At the time, it was easy to accept the Ravens as one of the Official Nine. Chosen by Odin himself, they were all of the finest Viking stock. The Crows however . . .
They were slaves brought to their Scandinavian shores and turned into vengeful warriors with black wings and dark souls by the Fate Skuld herself. She took these women as they were breathing their last, giving them a chance at a second life and to finally have an outlet for their anger after being ripped from their homes and dragged to a foreign land. For centuries, they were not allowed to be part of the Official Nine because everyone assumed that when the raiding and slavery faded away, the Crows would, too.
But they never did. The Crows were as strong now—if not stronger—than they had been “back in the day.” Skuld still chose from the dying, and like their small but brilliant avian namesakes, the Crows existed all over the world. Some groups smaller than others. Some in infinitely more danger than others. But they still all worked together to protect the world from itself. Not an easy job but one they all loved.
They were still human, though. None of the Crows was immortal. They were faster, stronger, and more powerful than they had been in their first lives, but they could still die when hit with a well-placed bullet or a knife to an artery.
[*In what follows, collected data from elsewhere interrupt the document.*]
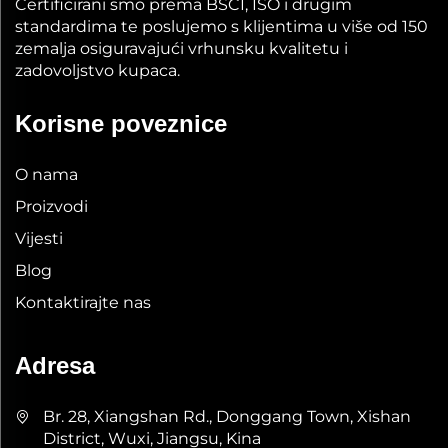
Certificirani smo prema BSCI, ISO i drugim
standardima te poslujemo s klijentima u više od 150
zemalja osiguravajući vrhunsku kvalitetu i
zadovoljstvo kupaca.
Korisne poveznice
O nama
Proizvodi
Vijesti
Blog
Kontaktirajte nas
Adresa
Br. 28, Xiangshan Rd., Donggang Town, Xishan
District, Wuxi, Jiangsu, Kina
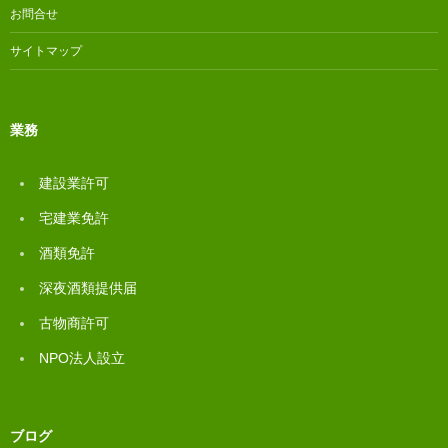
お問合せ
サイトマップ
業務
建設業許可
宅建業免許
酒類免許
深夜酒類提供届
古物商許可
NPO法人設立
ブログ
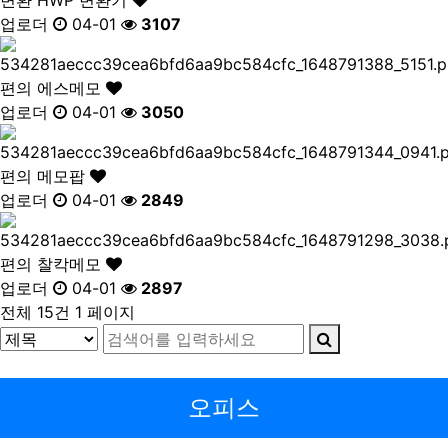
업로더
04-01
3107
편의
에스메모
업로더
04-01
3050
편의
메모팝
업로더
04-01
2849
편의
찰칵메모
업로더
04-01
2897
전체 15건
1 페이지
오피스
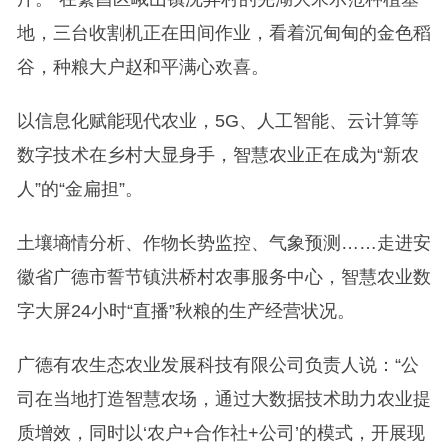
地，三台收割机正在田间作业，看着沉甸甸的金色稻
谷，种粮大户赵和平满心欢喜。
以信息化赋能现代农业，5G、人工智能、云计算等
数字技术在乡村大显身手，智慧农业正在成为“新农
人”的“金扁担”。
土壤墒情分析、作物长势监控、气象预测……走进安
徽省广德市誓节镇洪桥村农事服务中心，智慧农业数
字大屏24小时“直播”秋粮的生产经营状况。
广德有农生态农业发展科技有限公司负责人说：“公
司在当地打造智慧农场，通过大数据技术助力农业提
质增效，同时以‘农户+合作社+公司’的模式，开展现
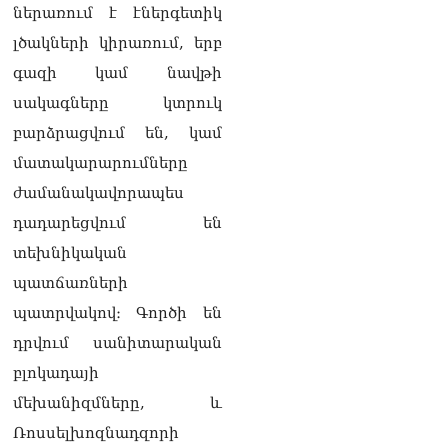
ներառում է էներգետիկ
լծակների կիրառում, երբ
գազի կամ նավթի
սակագները կտրուկ
բարձրացվում են, կամ
մատակարարումները
ժամանակավորապես
դադարեցվում են
տեխնիկական
պատճառների
պատրվակով։ Գործի են
դրվում սանիտարական
բլոկադայի
մեխանիզմները, և
Ռոսսելխոզնադզորի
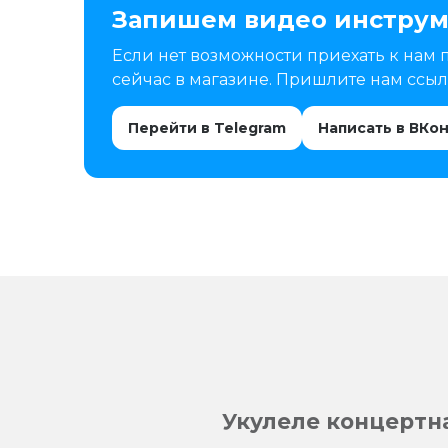
Запишем видео инструм
Если нет возможности приехать к нам 
сейчас в магазине. Пришлите нам ссылк
Перейти в Telegram
Написать в ВКо
Укулеле концертн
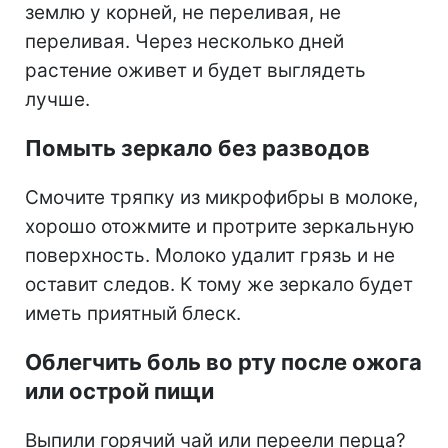
землю у корней, не переливая, не
переливая. Через несколько дней
растение оживет и будет выглядеть
лучше.
Помыть зеркало без разводов
Смочите тряпку из микрофибры в молоке,
хорошо отожмите и протрите зеркальную
поверхность. Молоко удалит грязь и не
оставит следов. К тому же зеркало будет
иметь приятный блеск.
Облегчить боль во рту после ожога
или острой пищи
Выпили горячий чай или переели перца?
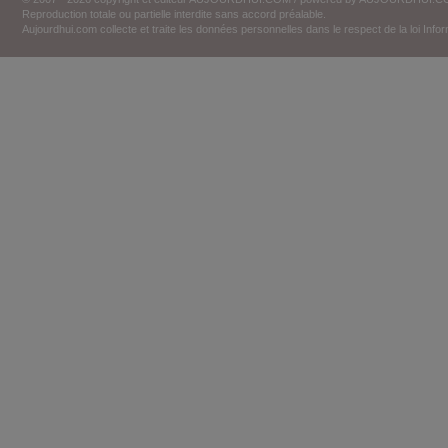
Reproduction totale ou partielle interdite sans accord préalable.
Aujourdhui.com collecte et traite les données personnelles dans le respect de la loi Inf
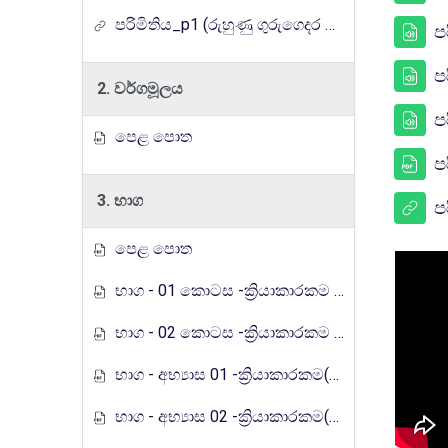
පරිමිතිය_p1 (රුහුණු ගුරුගෙදර රේඩියෝ පාඩම් මාලාව)
ප
ප
2. වර්ගමූලය
ප
පෙළ පොත
ප
3. භාග
ප
පෙළ පොත
භාග - 01 කොටස -ක්‍රියාකාරකම (රුහුණු ගුරුගෙදර රේඩියෝ පාඩම් මාලාව)
භාග - 02 කොටස -ක්‍රියාකාරකම (රුහුණු ගුරුගෙදර රේඩියෝ පාඩම් මාලාව)
භාග - අභ්‍යාස 01 -ක්‍රියාකාරකම(රුහුණු ගුරුගෙදර රේඩියෝ පාඩම් මාලාව)
භාග - අභ්‍යාස 02 -ක්‍රියාකාරකම(රුහුණු ගුරුගෙදර රේඩියෝ පාඩම් මාලාව)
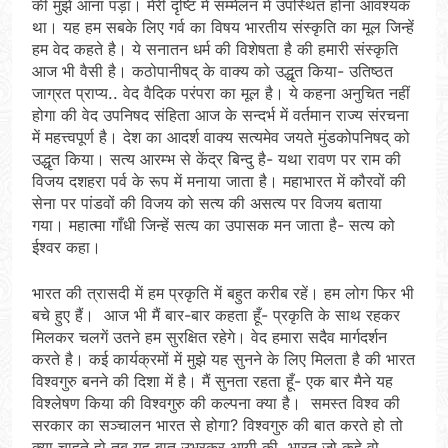
की मुझे आना पड़ा। मेरी दृष्टि में सम्मेलन में उपस्थित होना आवश्यक
था। यह हम सबके लिए गर्व का विषय भारतीय संस्कृति का मूल जिन्हें
हम वेद कहते है। ये सनातन धर्म की विशेषता है की हमारी संस्कृति
आज भी वैसी है। कठोपानीषद् के वाक्य को उद्धृत किया- उतिष्ठत
जाग्रत प्राप्य.. वेद वैदिक परंपरा का मूल है। ये कहना अनुचित नहीं
होगा की वेद उपनिषद संहिता आज के सन्दर्भ में वर्तमान राज्य संरचना
में महत्त्वपूर्ण है। देश का आदर्श वाक्य सत्यमेव जयते मुंडकोपनिषद् को
उद्धृत किया। सत्य आरम्भ से केंद्र बिन्दु है- यथा रावण पर राम की
विजय दशहरा पर्व के रूप में मनाया जाता है। महाभारत में कौरवों की
सेना पर पांडवों की विजय को सत्य की असत्य पर विजय बताया
गया। महात्मा गाँधी जिन्हें सत्य का उपासक मन जाता है- सत्य को
ईश्वर कहा।
भारत की त्रासदी में हम प्रकृति में बहुत करीब रहें। हम लोग फिर भी
बचे हुए हैं। आज भी मैं बार-बार कहता हूँ- प्रकृति के साथ रहकर
मिलकर चलगें उतने हम सुरक्षित रहेगे। वेद हमारा सदैव मार्गदर्शन
करते है। कई कार्यक्रमों में मुझे यह सुनने के लिए मिलता है की भारत
विश्वगुरु बनने की दिशा में है। मैं सुनता रहता हूँ- एक बार मैने यह
विश्लेषण किया की विश्वगुरु की कल्पना क्या है। समस्त विश्व की
सरकार का सञ्चालन भारत से होगा? विश्वगुरु की बात करते हो तो
क्या चाहते हो तब यह बात उभरकर आयी की भारत जो कहे वो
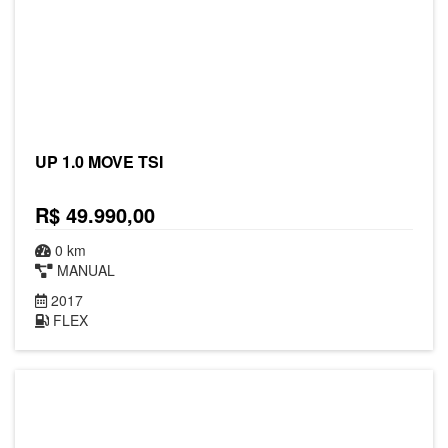
UP 1.0 MOVE TSI
R$ 49.990,00
0 km
MANUAL
2017
FLEX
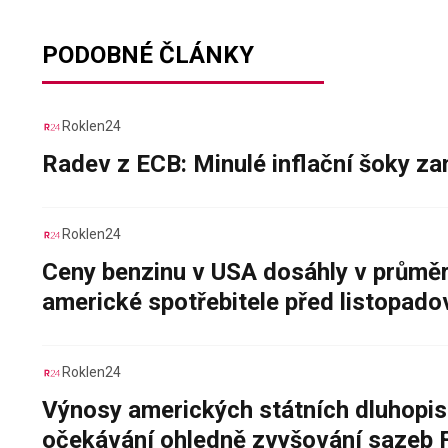
PODOBNÉ ČLÁNKY
Roklen24
Radev z ECB: Minulé inflační šoky za
Roklen24
Ceny benzinu v USA dosáhly v průměru
americké spotřebitele před listopad
Roklen24
Výnosy amerických státních dluhopis
očekávání ohledně zvyšování sazeb 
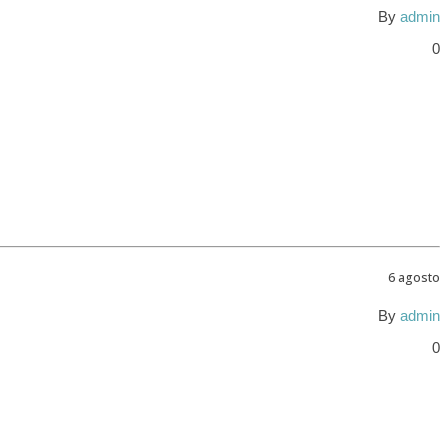
By
admin
0
6 agosto
By
admin
0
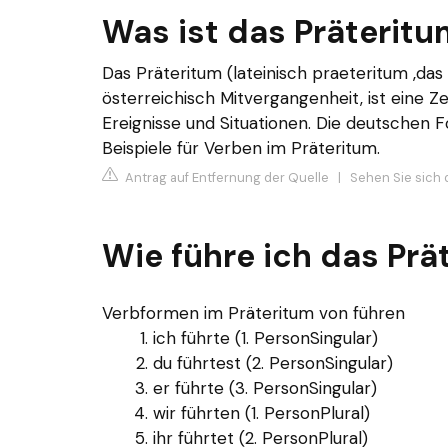
Was ist das Präteritu
Das Präteritum (lateinisch praeteritum ‚da
österreichisch Mitvergangenheit, ist eine 
Ereignisse und Situationen. Die deutschen Fo
Beispiele für Verben im Präteritum.
Antrag auf Entfernung der Quelle
|
Sehen Sie sich d
Wie führe ich das Prä
Verbformen im Präteritum von führen
ich führte (1. PersonSingular)
du führtest (2. PersonSingular)
er führte (3. PersonSingular)
wir führten (1. PersonPlural)
ihr führtet (2. PersonPlural)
At least now they were promised a place at Odin or Freyja's tables in Asgard. They would fight with all the other warriors when Ragnarok came. That was more than most people had to look forward to in their afterlives.
Still . . . even though the Crows and Protectors were no longer the hard-core enemies they once had been—immediately trying to kill each other without question or consequence—the Crows and Protectors didn't actually trust each other, either. At all.
“What the fuck are you doing here?” Tessa demanded of the men.
“Well, if you must know—” one of the Protectors began, but the Russian snapped in rage.
“Treacherous
bitches
,” Vadim snarled.
“Wait,” Jace told him quickly, going back to Russian in the hopes of keeping Vadim calm. “We had nothing to do with this. We still have a deal.”
“Fuck you and your deals,” he growled before jerking back, slamming into Erin, who'd still been behind him with her blade out.
Erin hit the door, momentarily stunned by the large man ramming her.
He reached for the gun he had under his jacket and Jace made a mad grab, pushing the hand and weapon toward the ground. That's when she felt the fingers of Vadim's free hand dig into the back of her head, and before she could stop him, he smashed her face-first into the wall.
 
Danski “Ski” Eriksen cringed when he saw Jacinda Berisha hit that wall. Watched as the other Crows fell silent, hands dropping to their sides, the expressions on their faces one of hopelessness.